Solid Tylu 7 is a very bold, wide, medium contrast, upright, tall x-height font.
Keywords: posters, headlines, logos, titles, packaging, industrial, brutalist, glitchy, game-like, menacing, high impact, distressed effect, industrial tone, silhouette-first, blocky, angular, stencil-like, notched, cutout.
A heavy, block-constructed display face built from squared forms and hard angles, with frequent notches, clipped corners, and chiseled-looking cuts. Counters are largely collapsed, so most letters read as solid silhouettes punctuated by thin horizontal slits and occasional small pinhole apertures near the top. Strokes feel monolinear in concept but are shaped by abrupt steps and mechanical breaks rather than smooth curves, creating a jagged rhythm and uneven internal spacing. Proportions are generally broad with a high x-height, while glyph widths vary noticeably from character to character, reinforcing an irregular, modular feel.

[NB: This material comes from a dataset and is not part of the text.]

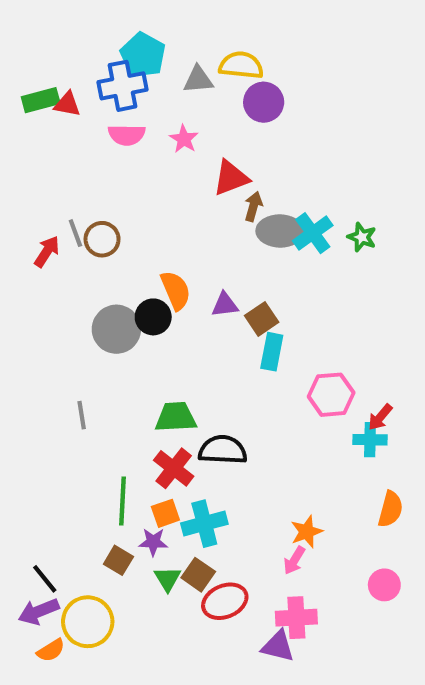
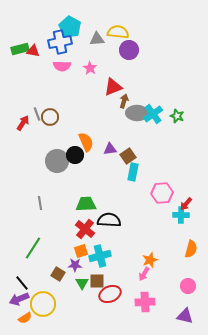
green line: (122, 501) -> (33, 248), moved, turned 30
brown square: (198, 575) -> (97, 281), turned -35
purple triangle: (278, 646) -> (185, 316), moved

Best suited for large-scale display work where its solid silhouettes and cutout details can be appreciated—posters, album art, title cards, game UI headings, and striking logo wordmarks. It can also work for bold packaging or event graphics that benefit from an industrial, warning-sign presence, but is less comfortable for long passages or small text where the internal slits may reduce legibility.

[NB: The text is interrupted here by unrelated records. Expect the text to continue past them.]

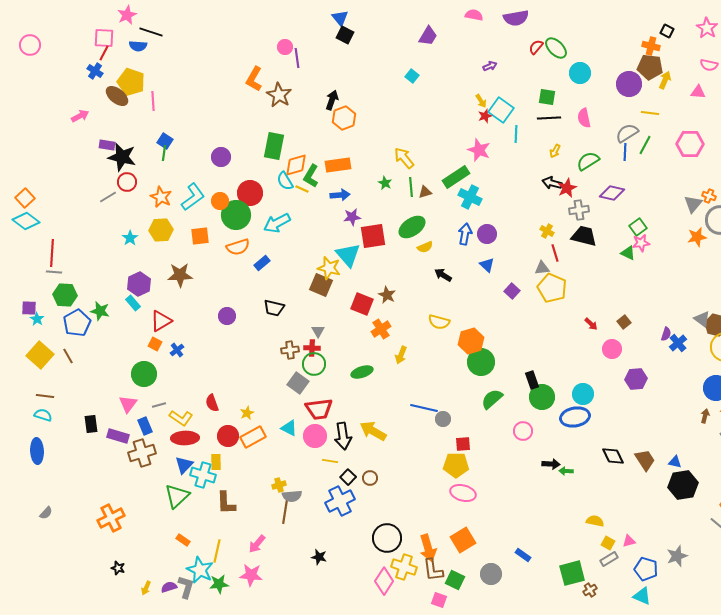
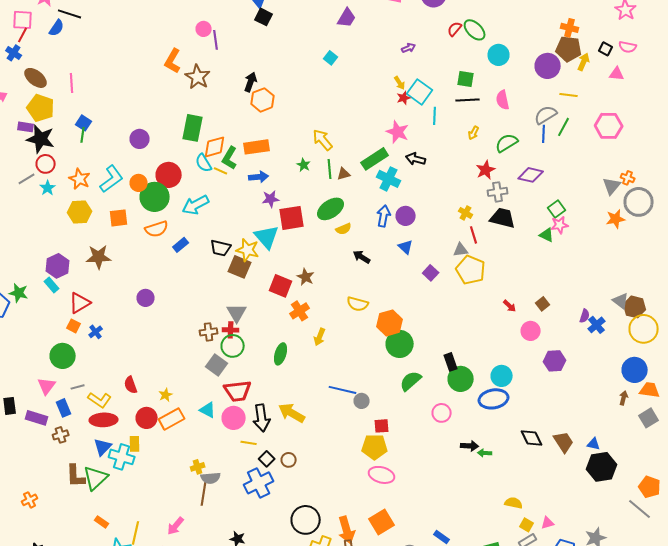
black square: (667, 31) -> (606, 49), moved
blue semicircle: (138, 46) -> (57, 28), turned -60
yellow pentagon: (131, 82) -> (41, 108), moved
black arrow: (552, 183) -> (416, 159), moved
cyan star: (130, 238) -> (48, 188), moved
black trapezoid: (274, 308) -> (221, 248), moved
gray triangle: (318, 331) -> (237, 313), size x1.5
green ellipse: (362, 372) -> (281, 354), turned -55
brown cross: (142, 453) -> (61, 435), size x0.6
brown L-shape: (226, 503) -> (76, 476), moved
orange cross: (111, 518) -> (30, 500), size x0.6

The overall tone is aggressive and machine-made, with a hacked or distressed edge that suggests warnings, barricades, or industrial labeling. The slit-like cutouts add a subtle “interference” effect that can read as digital noise, giving the face a tense, game HUD or dystopian poster mood.
The design appears intended to deliver maximum impact through dense black shapes while adding character via carved notches and narrow cut lines. By collapsing counters and relying on silhouette plus mechanical cut details, it aims for a distinctive, rugged display voice rather than conventional readability.
At text sizes the thin internal slits can visually merge or drop out, shifting the balance between the solid mass and its cut details; the design reads most clearly when given room to breathe. The strong squared terminals and corner clipping create a consistent, stamped impression across uppercase, lowercase, and numerals, prioritizing silhouette recognition over traditional counter shapes.